Problem details – What is needed is every line of the data that includes the word "Luka". Please copy each one.

[Dataset records]
# # # # # # #

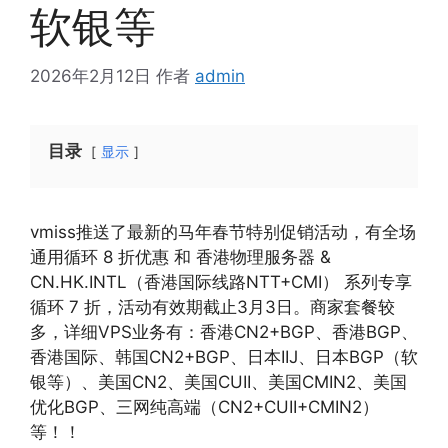
软银等
2026年2月12日
作者
admin
目录
显示
vmiss推送了最新的马年春节特别促销活动，有全场
通用循环 8 折优惠 和 香港物理服务器 &
CN.HK.INTL（香港国际线路NTT+CMI） 系列专享
循环 7 折，活动有效期截止3月3日。商家套餐较
多，详细VPS业务有：香港CN2+BGP、香港BGP、
香港国际、韩国CN2+BGP、日本IIJ、日本BGP（软
银等）、美国CN2、美国CUII、美国CMIN2、美国
优化BGP、三网纯高端（CN2+CUII+CMIN2）
等！！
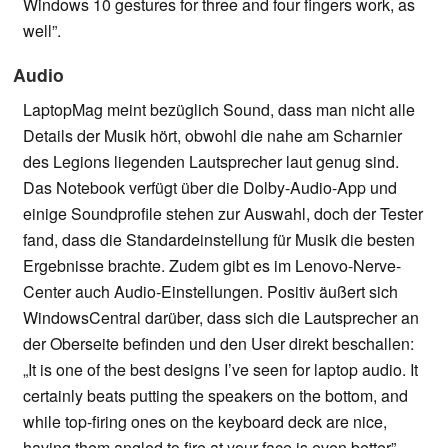
Windows 10 gestures for three and four fingers work, as
well”.
Audio
LaptopMag meint bezüglich Sound, dass man nicht alle
Details der Musik hört, obwohl die nahe am Scharnier
des Legions liegenden Lautsprecher laut genug sind.
Das Notebook verfügt über die Dolby-Audio-App und
einige Soundprofile stehen zur Auswahl, doch der Tester
fand, dass die Standardeinstellung für Musik die besten
Ergebnisse brachte. Zudem gibt es im Lenovo-Nerve-
Center auch Audio-Einstellungen. Positiv äußert sich
WindowsCentral darüber, dass sich die Lautsprecher an
der Oberseite befinden und den User direkt beschallen:
„It is one of the best designs I’ve seen for laptop audio. It
certainly beats putting the speakers on the bottom, and
while top-firing ones on the keyboard deck are nice,
having them angled to fire at your face is even better”.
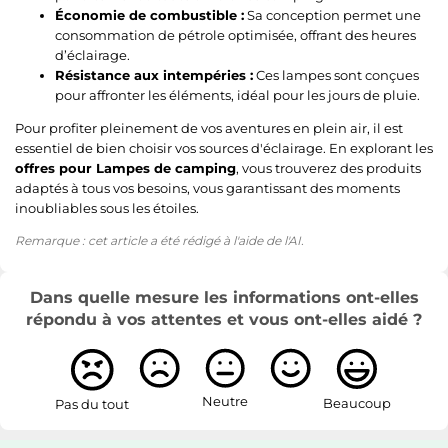
Économie de combustible :
Sa conception permet une
consommation de pétrole optimisée, offrant des heures
d’éclairage.
Résistance aux intempéries :
Ces lampes sont conçues
pour affronter les éléments, idéal pour les jours de pluie.
Pour profiter pleinement de vos aventures en plein air, il est
essentiel de bien choisir vos sources d'éclairage. En explorant les
offres pour Lampes de camping
, vous trouverez des produits
adaptés à tous vos besoins, vous garantissant des moments
inoubliables sous les étoiles.
Remarque : cet article a été rédigé à l'aide de l'AI.
Dans quelle mesure les informations ont-elles
répondu à vos attentes et vous ont-elles aidé ?
Neutre
Beaucoup
Pas du tout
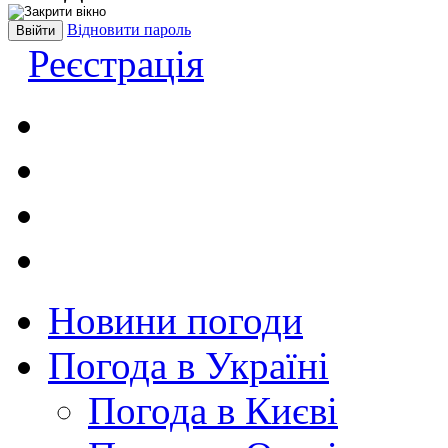
Відновити пароль
Реєстрація
Новини погоди
Погода в Україні
Погода в Києві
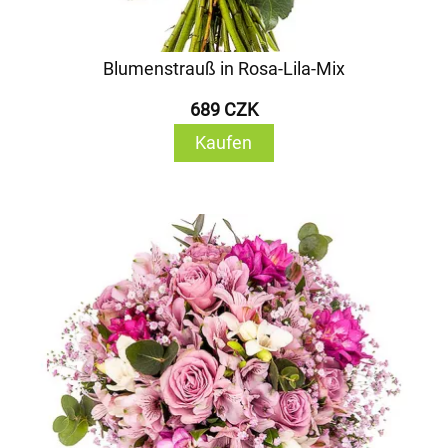
Blumenstrauß in Rosa-Lila-Mix
689 CZK
Kaufen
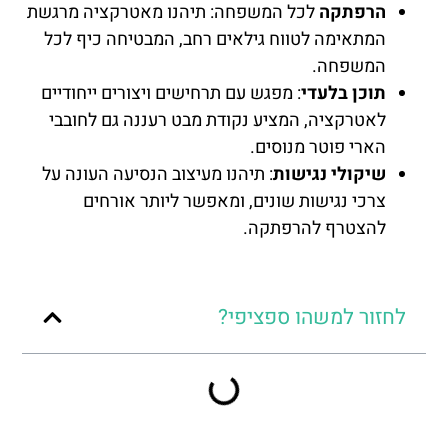
הרפתקה
לכל המשפחה: תיהנו מאטרקציה מרגשת
המתאימה לטווח גילאים רחב, המבטיחה כיף לכל
המשפחה.
תוכן בלעדי
: מפגש עם תרחישים ויצורים ייחודיים
לאטרקציה, המציע נקודת מבט רעננה גם לחובבי
הארי פוטר מנוסים.
שיקולי נגישות
: תיהנו מעיצוב הנסיעה העונה על
צרכי נגישות שונים, ומאפשר ליותר אורחים
להצטרף להרפתקה.
לחזור למשהו ספציפי?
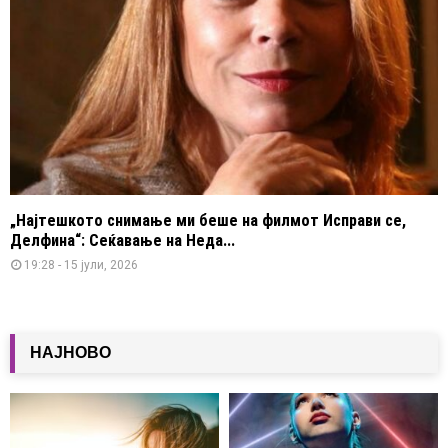
„Најтешкото снимање ми беше на филмот Исправи се,
Делфина“: Сеќавање на Неда...
19:28 - 15 јули, 2026
НАЈНОВО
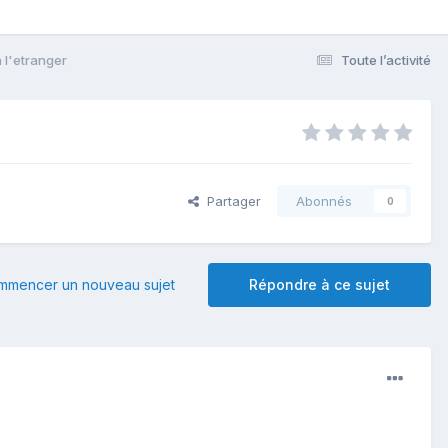
à l'etranger
Toute l’activité
Partager
Abonnés
0
mmencer un nouveau sujet
Répondre à ce sujet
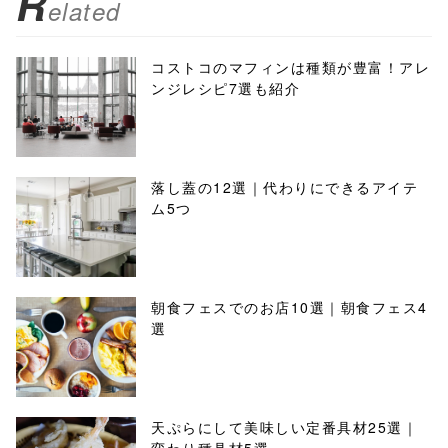
R
elated
コストコのマフィンは種類が豊富！アレ
ンジレシピ7選も紹介
落し蓋の12選｜代わりにできるアイテ
ム5つ
朝食フェスでのお店10選｜朝食フェス4
選
天ぷらにして美味しい定番具材25選｜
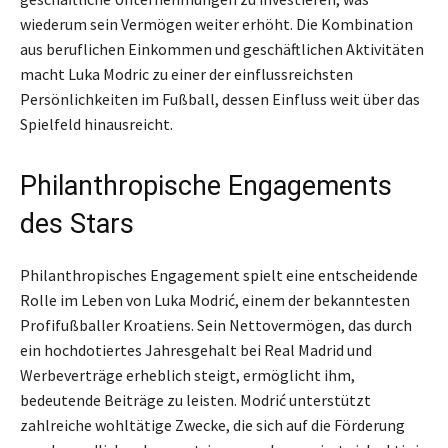
wiederum sein Vermögen weiter erhöht. Die Kombination
aus beruflichen Einkommen und geschäftlichen Aktivitäten
macht Luka Modric zu einer der einflussreichsten
Persönlichkeiten im Fußball, dessen Einfluss weit über das
Spielfeld hinausreicht.
Philanthropische Engagements
des Stars
Philanthropisches Engagement spielt eine entscheidende
Rolle im Leben von Luka Modrić, einem der bekanntesten
Profifußballer Kroatiens. Sein Nettovermögen, das durch
ein hochdotiertes Jahresgehalt bei Real Madrid und
Werbeverträge erheblich steigt, ermöglicht ihm,
bedeutende Beiträge zu leisten. Modrić unterstützt
zahlreiche wohltätige Zwecke, die sich auf die Förderung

# # # # # # #

Result of this exercise –
macht Luka Modric zu einer der einflussreichsten
Rolle im Leben von Luka Modrić, einem der bekanntesten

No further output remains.